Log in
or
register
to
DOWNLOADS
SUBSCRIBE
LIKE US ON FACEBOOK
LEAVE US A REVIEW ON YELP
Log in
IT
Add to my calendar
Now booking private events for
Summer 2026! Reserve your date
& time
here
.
────────────────────────────────────────
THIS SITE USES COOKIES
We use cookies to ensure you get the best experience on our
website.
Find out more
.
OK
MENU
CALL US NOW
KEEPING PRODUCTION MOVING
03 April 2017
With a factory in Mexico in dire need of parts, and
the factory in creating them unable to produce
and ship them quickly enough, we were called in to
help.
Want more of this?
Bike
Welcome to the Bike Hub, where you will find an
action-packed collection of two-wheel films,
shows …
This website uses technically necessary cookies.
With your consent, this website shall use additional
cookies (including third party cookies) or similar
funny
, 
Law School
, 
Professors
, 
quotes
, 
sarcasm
────────────────────────────────────────
* [Description of the task]
Only the lines holding the string "factory" are needed; copy each of them from the material above.

* [Your solution]
With a factory in Mexico in dire need of parts, and
the factory in creating them unable to produce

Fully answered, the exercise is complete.